During his first six years of service, McCrary championed and led the development of the board’s report, The Skilled Technical Workforce: Crafting America’s Science and Engineering Enterprise; guided NSB’s Vannevar Bush and Public Service awards recommendations, and led NSB’s implementation of Vision 2030, including by engaging with a multitude of science and engineering communities.
McCrary currently serves as vice president for research and professor of chemistry at the University of the District of Columbia. Previously, he was vice chancellor for research at the University of Tennessee, Knoxville, and the first vice president for research and economic development and professor of chemistry at Morgan State University.

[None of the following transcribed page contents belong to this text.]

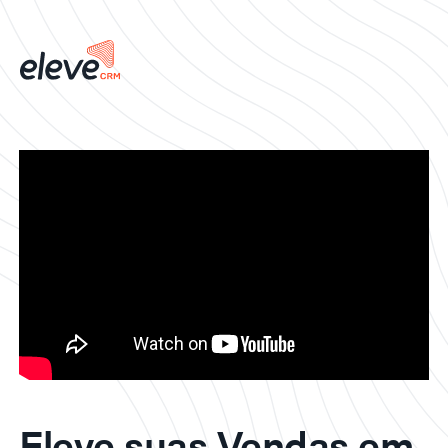
Eleve suas Vendas em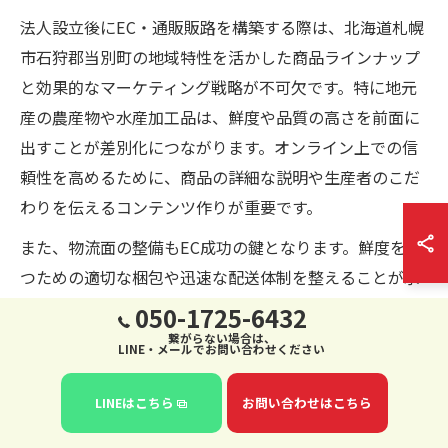
法人設立後にEC・通販販路を構築する際は、北海道札幌
市石狩郡当別町の地域特性を活かした商品ラインナップ
と効果的なマーケティング戦略が不可欠です。特に地元
産の農産物や水産加工品は、鮮度や品質の高さを前面に
出すことが差別化につながります。オンライン上での信
頼性を高めるために、商品の詳細な説明や生産者のこだ
わりを伝えるコンテンツ作りが重要です。
また、物流面の整備もEC成功の鍵となります。鮮度を保
つための適切な梱包や迅速な配送体制を整えることが求
められます。さらに、SNSや地域特化型の通販サイトを
050-1725-6432
活用し、ターゲット顧客に合わせたプロモーションを行
繋がらない場合は、
LINE・メールでお問い合わせください
うことで販路拡大が可能となります。これらの実践ポイ
ントを踏まえたEC展開は、法人設立後の安定収益に大き
LINEはこちら
お問い合わせはこちら
く寄与します。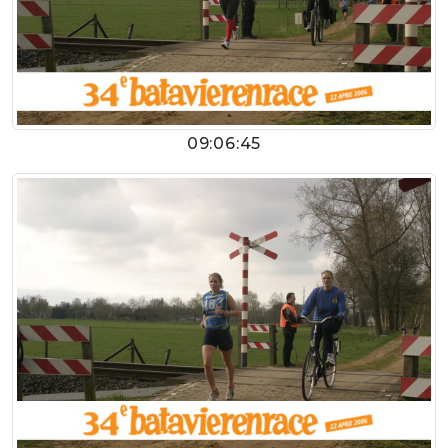
09:06:45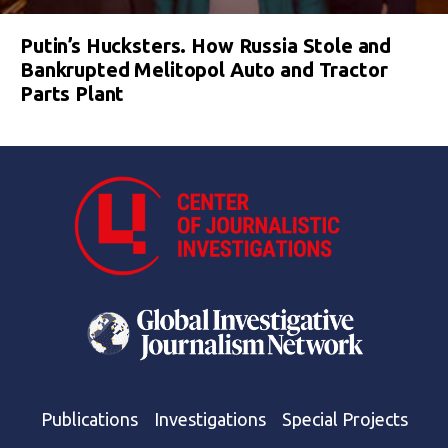
Putin’s Hucksters. How Russia Stole and
Bankrupted Melitopol Auto and Tractor
Parts Plant
Publications
Investigations
Special Projects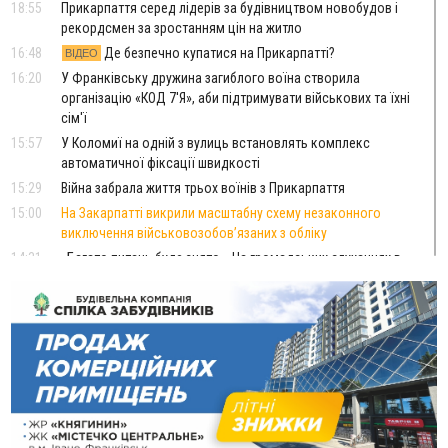
18:55
Прикарпаття серед лідерів за будівництвом новобудов і
рекордсмен за зростанням цін на житло
16:48
Де безпечно купатися на Прикарпатті?
ВІДЕО
16:20
У Франківську дружина загиблого воїна створила
організацію «КОД 7'Я», аби підтримувати військових та їхні
сім'ї
15:57
У Коломиї на одній з вулиць встановлять комплекс
автоматичної фіксації швидкості
15:29
Війна забрала життя трьох воїнів з Прикарпаття
15:00
На Закарпатті викрили масштабну схему незаконного
виключення військовозобов’язаних з обліку
14:31
«Багато питань буде знято». На громадських слуханнях в
Яремче обговорили, як вирішити питання джипінгу в
Карпатах
13:54
5 «тихих» хвороб, які виявляє профілактичне обстеження
13:30
На Надрічній тривають останні приготування до
ФОТО
нового руху
12:57
У Франківську зафіксували найбільшу спеку за всю історію
спостережень
12:24
Лікування наркоманії Київ: чому важливо розпочати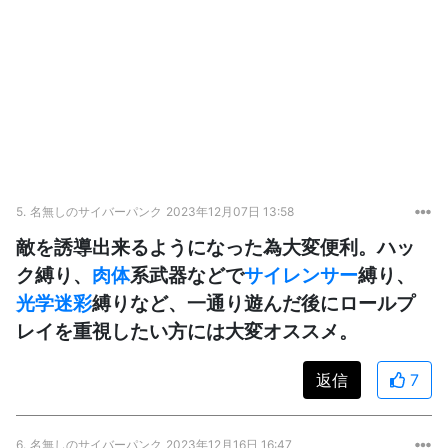
5.
名無しのサイバーパンク
2023年12月07日 13:58
敵を誘導出来るようになった為大変便利。ハッ
ク縛り、
肉体
系武器などで
サイレンサー
縛り、
光学迷彩
縛りなど、一通り遊んだ後にロールプ
レイを重視したい方には大変オススメ。
返信
7
6.
名無しのサイバーパンク
2023年12月16日 16:47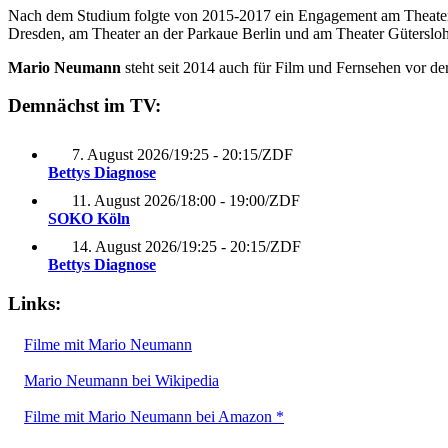
Nach dem Studium folgte von 2015-2017 ein Engagement am Theater E
Dresden, am Theater an der Parkaue Berlin und am Theater Gütersloh
Mario Neumann
steht seit 2014 auch für Film und Fernsehen vor d
Demnächst im TV:
7. August 2026
/
19:25 - 20:15
/
ZDF
Bettys Diagnose
11. August 2026
/
18:00 - 19:00
/
ZDF
SOKO Köln
14. August 2026
/
19:25 - 20:15
/
ZDF
Bettys Diagnose
Links:
Filme mit Mario Neumann
Mario Neumann bei Wikipedia
Filme mit Mario Neumann bei Amazon *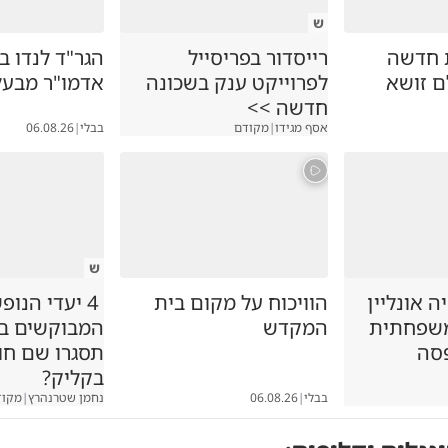
ש
 חדשה
רייסדור בפריסייל
הגר"ד לנדו ב
ם זושא
לפרוייקט ענק בשכונה
אדמו"ר מבעל
חדשה >>
אסף מגידו
|
מקודם
בבלי
|
06.08.26
ש
 אונליין
הוויכוח על מקום בית
4 יעדי הנופ
משפחתית
המקדש
המבוקשים במג
סה
תסגרו שם ח
בקליק?
בבלי
|
06.08.26
נחמן שטרנהרץ
|
מקוד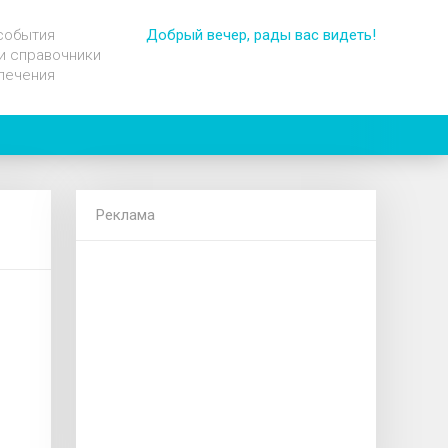
события
Добрый вечер, рады вас видеть!
и справочники
лечения
Реклама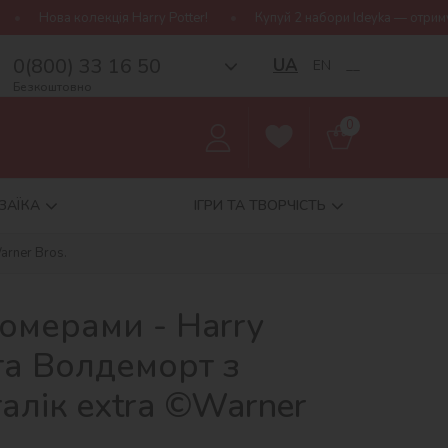
rry Potter!
Купуй 2 набори Ideyka — отримуй подарунок-сюрприз!
0(800) 33 16 50
UA
EN
__
Безкоштовно
0
ЗАЇКА
ІГРИ ТА ТВОРЧІСТЬ
arner Bros.
омерами - Harry
 та Волдеморт з
алік extra ©Warner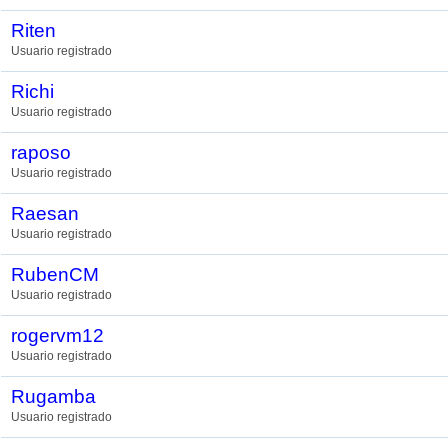
Riten
Usuario registrado
Richi
Usuario registrado
raposo
Usuario registrado
Raesan
Usuario registrado
RubenCM
Usuario registrado
rogervm12
Usuario registrado
Rugamba
Usuario registrado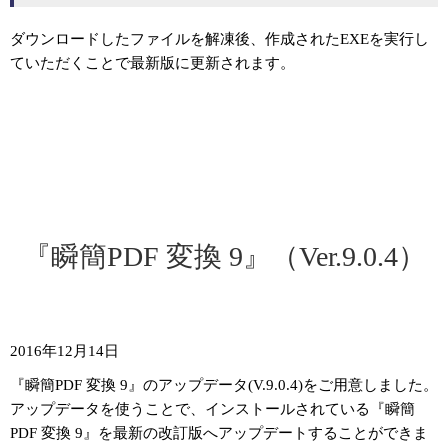
ダウンロードしたファイルを解凍後、作成されたEXEを実行し
ていただくことで最新版に更新されます。
『瞬簡PDF 変換 9』（Ver.9.0.4）
2016年12月14日
『瞬簡PDF 変換 9』のアップデータ(V.9.0.4)をご用意しました。
アップデータを使うことで、インストールされている『瞬簡
PDF 変換 9』を最新の改訂版へアップデートすることができま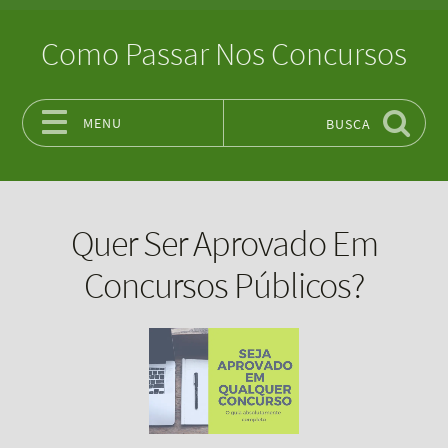
Como Passar Nos Concursos
MENU
BUSCA
Pular para o conteúdo
Quer Ser Aprovado Em
Concursos Públicos?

Before that, McCrary was the business area executive for science & technology and principal at Johns Hopkins University Applied Physics Laboratory, where he directed internal research and development funding to develop new core competencies and innovations in the areas of national security and space technologies for civilian and military applications.
He started his career at AT&T Bell Laboratories-Murray Hill as a post-doc and then Member of Technical Staff before being tapped to be a program manager with the Advanced Technology Program and becoming the first chief of the Convergent Information Systems Division at the National Institute of Standards and Technology (NIST).
At NIST, McCrary led the first efforts to develop industry standards for electronic books, where he was a co-recipient of the US Department of Commerce’s Gold Medal for his actions. He is a former national president of the National Organization for the Professional Advancement of Black Chemists and Chemical Engineers (NOBCChE) and a Fellow of the American Chemical Society.